Exercise. How many lines of these entries include the string "股息率比余额宝高"? State the number alone.

Page layout parsing data.

========

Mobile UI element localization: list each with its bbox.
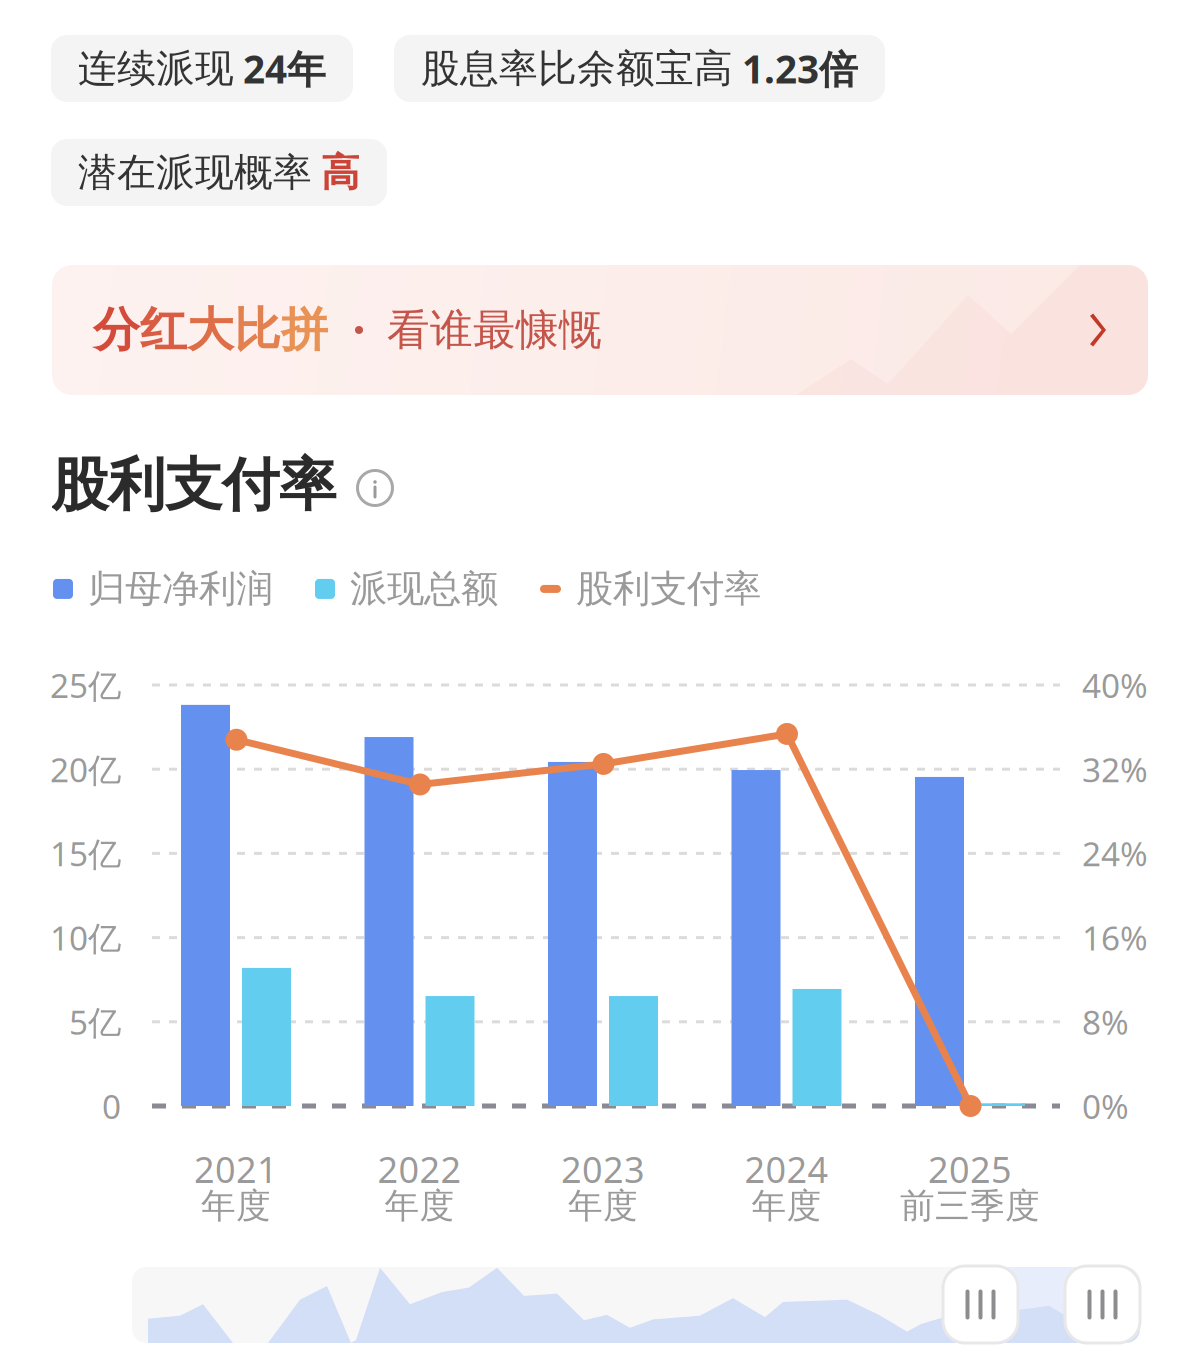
button[interactable]: 股息率比余额宝高 [394, 35, 885, 102]
staticText: 年度 [752, 1185, 822, 1227]
staticText: 高 [321, 149, 360, 196]
staticText: 拼 [281, 301, 328, 359]
staticText: 股利支付率 [576, 566, 761, 612]
button[interactable]: 分 [52, 265, 1148, 395]
staticText: 归母净利润 [88, 566, 273, 612]
staticText: 0% [1082, 1084, 1129, 1128]
staticText: 5亿 [69, 1000, 121, 1044]
staticText: 2025 [928, 1145, 1012, 1193]
staticText: 连续派现 [78, 45, 234, 92]
staticText: 20亿 [50, 747, 121, 791]
staticText: 2024 [744, 1145, 828, 1193]
staticText: 2022 [378, 1145, 462, 1193]
staticText: 派现总额 [350, 566, 498, 612]
staticText: 40% [1082, 663, 1148, 707]
staticText: 24% [1082, 831, 1148, 876]
staticText: 2023 [561, 1145, 645, 1193]
staticText: 股利支付率 [51, 450, 336, 520]
staticText: 前三季度 [900, 1185, 1040, 1227]
staticText: 2021 [194, 1145, 278, 1193]
staticText: 25亿 [50, 663, 121, 707]
staticText: 股息率比余额宝高 [421, 45, 733, 92]
staticText: 15亿 [50, 831, 121, 876]
staticText: 年度 [568, 1185, 638, 1227]
button[interactable]: 潜在派现概率 [51, 139, 387, 206]
staticText: 红 [140, 301, 187, 359]
staticText: 年度 [201, 1185, 271, 1227]
button[interactable]: 结束范围 [1065, 1266, 1140, 1343]
staticText: 10亿 [50, 916, 121, 960]
button[interactable]: 起始范围 [943, 1266, 1018, 1343]
staticText: 看谁最慷慨 [387, 304, 602, 356]
button[interactable]: 连续派现 [51, 35, 353, 102]
staticText: 0 [102, 1084, 121, 1128]
staticText: 8% [1082, 1000, 1129, 1044]
staticText: 32% [1082, 747, 1148, 791]
staticText: 年度 [384, 1185, 454, 1227]
staticText: 比 [234, 301, 281, 359]
button[interactable]: 说明 [353, 466, 397, 510]
staticText: 分 [93, 301, 140, 359]
staticText: 1.23倍 [742, 43, 858, 94]
staticText: 24年 [243, 43, 326, 94]
staticText: 16% [1082, 916, 1148, 960]
staticText: 大 [187, 301, 234, 359]
staticText: 潜在派现概率 [78, 149, 312, 196]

========

Exercise answer. 2